**Task statement**
Copy the listing below exactly. Pictures stay out of it.

.....

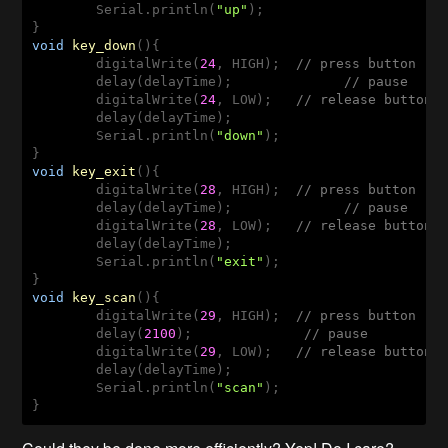
        Serial.println(
"up"
);

void
key_down
(
)
{

        digitalWrite(
24
, HIGH);  
// press button
        delay(delayTime);              
// pause
        digitalWrite(
24
, LOW);   
// release button
        delay(delayTime);

        Serial.println(
"down"
);

void
key_exit
(
)
{

        digitalWrite(
28
, HIGH);  
// press button
        delay(delayTime);              
// pause
        digitalWrite(
28
, LOW);   
// release button
        delay(delayTime);

        Serial.println(
"exit"
);

void
key_scan
(
)
{

        digitalWrite(
29
, HIGH);  
// press button
        delay(
2100
);              
// pause
        digitalWrite(
29
, LOW);   
// release button
        delay(delayTime);

        Serial.println(
"scan"
);

}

.....

**Problem solution**
        Serial.println(
"up"
);

void
key_down
(
)
{

        digitalWrite(
24
, HIGH);  
// press button
        delay(delayTime);              
// pause
        digitalWrite(
24
, LOW);   
// release button
        delay(delayTime);

        Serial.println(
"down"
);

void
key_exit
(
)
{

        digitalWrite(
28
, HIGH);  
// press button
        delay(delayTime);              
// pause
        digitalWrite(
28
, LOW);   
// release button
        delay(delayTime);

        Serial.println(
"exit"
);

void
key_scan
(
)
{

        digitalWrite(
29
, HIGH);  
// press button
        delay(
2100
);              
// pause
        digitalWrite(
29
, LOW);   
// release button
        delay(delayTime);

        Serial.println(
"scan"
);

}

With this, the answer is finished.